Over 100 disorders fall under the category of rheumatic diseases, which are a group of autoimmune and/or inflammatory conditions that can harm organs, joints, muscles, and bones. In the US, rheumatism ranks higher than heart disease, diabetes, and cancer as the leading cause of disability among people (5, 6). Rheumatic diseases are conditions that lead to tissue damage within the body due to immune dysfunction, frequently affecting multiple organs and systems (7). Among these, the heart stands out as a frequent target organ for autoimmune diseases. The comprehensive structure of the heart may become implicated, giving rise to disturbances in microcirculation, myocardial fibrosis, and compromised valve function (8–10). However, it is noteworthy that arrhythmias, despite being a prevalent cardiac condition, have been relatively overlooked within the realm of rheumatology.
Several earlier studies have demonstrated that risk factors for arrhythmia, such as smoking, diabetes, hypertension, and dyslipidemia, increase the likelihood of developing arrhythmia (11). Addressing these risk factors can help doctors implement novel therapies, reduce the financial burden on patients, and decrease the incidence of arrhythmias (12). Some research suggests a connection between arrhythmias and rheumatic disorders, although the exact mechanism—possibly involving inflammation and autoimmunity—remains unclear (13–15). Li et al. introduced the concept of the “gut-immune-heart” axis, linking gut flora to atrial fibrillation (16). Several omics studies have demonstrated both direct and indirect causal links between gut microbiota and atrial fibrillation. Over time, numerous studies have explored the causal relationship between rheumatic disorders and cardiovascular diseases (17). A meta-analysis revealed that patients with rheumatoid arthritis (RA) may be more susceptible to atrial fibrillation (18). Previous case-control studies have shown that gout sufferers have a higher incidence of arrhythmia (19). Similarly, hyperuricemia in AF patients has been independently associated with an increased risk of hospitalization for heart failure and all-cause mortality (20). In summary, there is a potential correlation between rheumatic diseases and arrhythmias, and this paper aims to determine whether a causal relationship exists between the two through rigorous scientific methods.

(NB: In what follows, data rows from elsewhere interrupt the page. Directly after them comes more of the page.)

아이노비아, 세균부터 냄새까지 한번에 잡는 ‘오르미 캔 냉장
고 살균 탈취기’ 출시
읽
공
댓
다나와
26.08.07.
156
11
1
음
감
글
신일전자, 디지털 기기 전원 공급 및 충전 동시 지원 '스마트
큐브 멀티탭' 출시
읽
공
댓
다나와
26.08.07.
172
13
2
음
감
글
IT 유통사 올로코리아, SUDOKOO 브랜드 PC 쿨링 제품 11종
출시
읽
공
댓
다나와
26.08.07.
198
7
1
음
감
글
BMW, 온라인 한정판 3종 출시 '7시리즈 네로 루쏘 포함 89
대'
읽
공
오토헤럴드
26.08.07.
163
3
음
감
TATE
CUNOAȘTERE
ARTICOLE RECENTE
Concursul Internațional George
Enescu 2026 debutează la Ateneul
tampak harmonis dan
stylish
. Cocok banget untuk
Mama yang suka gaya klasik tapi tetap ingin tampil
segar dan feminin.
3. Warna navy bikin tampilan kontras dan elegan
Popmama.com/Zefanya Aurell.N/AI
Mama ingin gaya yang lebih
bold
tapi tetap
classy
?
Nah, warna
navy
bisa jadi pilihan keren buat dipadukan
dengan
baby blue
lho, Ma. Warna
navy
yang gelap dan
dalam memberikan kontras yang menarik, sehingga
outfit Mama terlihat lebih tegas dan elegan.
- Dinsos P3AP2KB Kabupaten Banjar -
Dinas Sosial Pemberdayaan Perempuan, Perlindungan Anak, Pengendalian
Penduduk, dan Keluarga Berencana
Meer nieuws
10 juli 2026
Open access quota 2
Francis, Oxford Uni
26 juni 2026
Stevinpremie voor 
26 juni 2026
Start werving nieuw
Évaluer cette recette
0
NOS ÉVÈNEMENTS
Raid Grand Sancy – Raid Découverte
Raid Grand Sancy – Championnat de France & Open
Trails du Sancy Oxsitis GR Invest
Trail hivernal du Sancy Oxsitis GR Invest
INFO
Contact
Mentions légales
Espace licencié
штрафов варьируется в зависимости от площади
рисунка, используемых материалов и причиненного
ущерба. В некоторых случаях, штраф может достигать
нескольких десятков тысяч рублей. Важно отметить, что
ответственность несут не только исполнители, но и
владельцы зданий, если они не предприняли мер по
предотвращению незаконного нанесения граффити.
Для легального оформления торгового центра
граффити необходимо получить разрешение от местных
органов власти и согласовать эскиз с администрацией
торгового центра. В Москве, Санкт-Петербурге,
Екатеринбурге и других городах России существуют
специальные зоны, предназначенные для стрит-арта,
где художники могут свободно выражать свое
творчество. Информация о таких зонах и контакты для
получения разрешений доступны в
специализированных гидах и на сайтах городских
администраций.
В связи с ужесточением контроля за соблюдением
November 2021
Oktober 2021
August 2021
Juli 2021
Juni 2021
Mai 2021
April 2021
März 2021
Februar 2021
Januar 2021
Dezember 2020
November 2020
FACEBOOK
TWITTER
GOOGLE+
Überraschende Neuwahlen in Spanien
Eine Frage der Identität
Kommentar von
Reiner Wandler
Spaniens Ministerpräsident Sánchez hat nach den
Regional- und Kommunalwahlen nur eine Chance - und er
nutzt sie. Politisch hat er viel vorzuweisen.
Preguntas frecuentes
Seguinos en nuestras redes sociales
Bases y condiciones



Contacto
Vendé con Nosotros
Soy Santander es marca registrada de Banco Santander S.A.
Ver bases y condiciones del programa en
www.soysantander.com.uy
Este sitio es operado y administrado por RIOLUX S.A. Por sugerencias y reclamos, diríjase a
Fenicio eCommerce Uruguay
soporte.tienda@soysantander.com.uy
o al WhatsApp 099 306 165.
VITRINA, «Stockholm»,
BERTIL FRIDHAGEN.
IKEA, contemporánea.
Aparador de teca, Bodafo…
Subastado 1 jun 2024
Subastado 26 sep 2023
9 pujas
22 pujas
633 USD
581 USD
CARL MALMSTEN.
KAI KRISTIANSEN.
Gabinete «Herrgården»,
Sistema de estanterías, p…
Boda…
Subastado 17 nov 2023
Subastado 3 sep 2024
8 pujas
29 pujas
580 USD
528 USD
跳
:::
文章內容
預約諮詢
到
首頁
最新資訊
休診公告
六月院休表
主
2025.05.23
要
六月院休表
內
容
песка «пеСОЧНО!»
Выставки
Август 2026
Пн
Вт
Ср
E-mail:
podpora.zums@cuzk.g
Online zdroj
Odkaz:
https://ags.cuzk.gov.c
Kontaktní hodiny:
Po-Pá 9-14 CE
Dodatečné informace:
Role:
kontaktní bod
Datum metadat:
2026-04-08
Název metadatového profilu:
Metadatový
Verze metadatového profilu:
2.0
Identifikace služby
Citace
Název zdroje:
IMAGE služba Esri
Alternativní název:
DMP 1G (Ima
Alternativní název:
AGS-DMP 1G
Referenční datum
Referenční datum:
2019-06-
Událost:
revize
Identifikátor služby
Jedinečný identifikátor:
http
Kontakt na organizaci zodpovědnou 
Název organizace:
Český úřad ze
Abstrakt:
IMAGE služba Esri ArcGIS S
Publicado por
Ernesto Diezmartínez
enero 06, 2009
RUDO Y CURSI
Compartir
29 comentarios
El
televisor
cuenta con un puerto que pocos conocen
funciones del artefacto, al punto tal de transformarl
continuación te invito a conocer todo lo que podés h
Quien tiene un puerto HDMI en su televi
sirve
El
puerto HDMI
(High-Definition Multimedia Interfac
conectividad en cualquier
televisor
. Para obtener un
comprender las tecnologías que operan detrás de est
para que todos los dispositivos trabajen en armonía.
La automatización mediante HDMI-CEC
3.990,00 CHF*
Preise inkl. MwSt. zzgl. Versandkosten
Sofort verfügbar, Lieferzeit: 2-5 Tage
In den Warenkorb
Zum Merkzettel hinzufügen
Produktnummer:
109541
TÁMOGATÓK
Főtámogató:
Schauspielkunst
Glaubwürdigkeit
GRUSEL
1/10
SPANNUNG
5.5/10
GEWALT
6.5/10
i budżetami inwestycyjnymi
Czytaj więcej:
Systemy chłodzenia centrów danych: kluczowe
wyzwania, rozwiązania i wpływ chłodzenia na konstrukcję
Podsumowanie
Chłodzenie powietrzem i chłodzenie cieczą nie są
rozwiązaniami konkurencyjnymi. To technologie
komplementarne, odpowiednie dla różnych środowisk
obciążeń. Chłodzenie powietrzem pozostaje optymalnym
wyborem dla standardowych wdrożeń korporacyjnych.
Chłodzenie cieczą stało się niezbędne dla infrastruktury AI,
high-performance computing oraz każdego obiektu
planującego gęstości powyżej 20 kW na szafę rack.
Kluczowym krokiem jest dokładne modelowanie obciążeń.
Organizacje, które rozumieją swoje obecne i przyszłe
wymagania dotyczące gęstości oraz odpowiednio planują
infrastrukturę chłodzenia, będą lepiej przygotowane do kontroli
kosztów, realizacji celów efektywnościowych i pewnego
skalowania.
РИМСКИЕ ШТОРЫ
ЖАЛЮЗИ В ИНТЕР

Mendelian randomization (MR) is a proven method in epidemiology for drawing causal inferences (21). It uses genetic variants from genome-wide association studies (GWAS) as instrumental variables (IVs) to evaluate how specific exposures affect a phenotype (22). Mendelian rules of inheritance govern genetic variation in MR, which is analogous to randomization in randomized controlled trials (RCTs) (23). Genetic variants associated with exposure factors serve as IVs, facilitating the inference of causal effects on study outcomes. Since genetic variation is intrinsic and unaffected by typical confounders, MR approaches are useful for concluding causality in observational investigations. These techniques are frequently employed to confirm causal links, and discoveries in genomics improve MR analysis by identifying more GWAS disease-associated genetic variants (24).
Only ankylosing spondylitis (AS), rheumatoid arthritis (RA), systemic lupus erythematosus (SLE), Sjogren's syndrome (SS), dermatomyositis (DM), and gout are currently included in the most comprehensive GWAS database in rheumatology; as a result, the inclusion of these six diseases in this study represents common rheumatic diseases. We looked into how they could affect the following five main arrhythmias: atrial fibrillation (AF), atrioventricular block (AVB), right bundle branch block (RBBB), left bundle branch block (LBBB), and paroxysmal tachycardia (PT). Using aggregated level data from many major associations, we evaluated the causal link between arrhythmia and rheumatism for the first time in this two-sample MR (TSMR) survey.
2 Material and methods
2.1 Study design
A two-sample MR analysis was conducted in accordance with the criteria established by the Strengthening Observational Studies in Epidemiology Using Mendelian Randomization Report (STROBEMR) to examine the association between the risk of five cardiac arrhythmias and six common rheumatic diseases (25). Since the previously collected summary-level data were reanalyzed, no further ethical approval was needed. R (version 4.3.1) and TwoSampleMR (version 0.5.8) were used for the MR analysis. For two-sample MR to be realized, three prerequisites had to be met. First, as instrumental variables (IVs), we chose genetic variations that are highly correlated with exposure (Rheumatic diseases). Second, there is no correlation between instrumental variables and either known or unknown confounders. Thirdly, there was no alternative way that the instrumental factors altered the outcome (arrhythmias) except through exposure. An overview of the research design is given in Figure 1.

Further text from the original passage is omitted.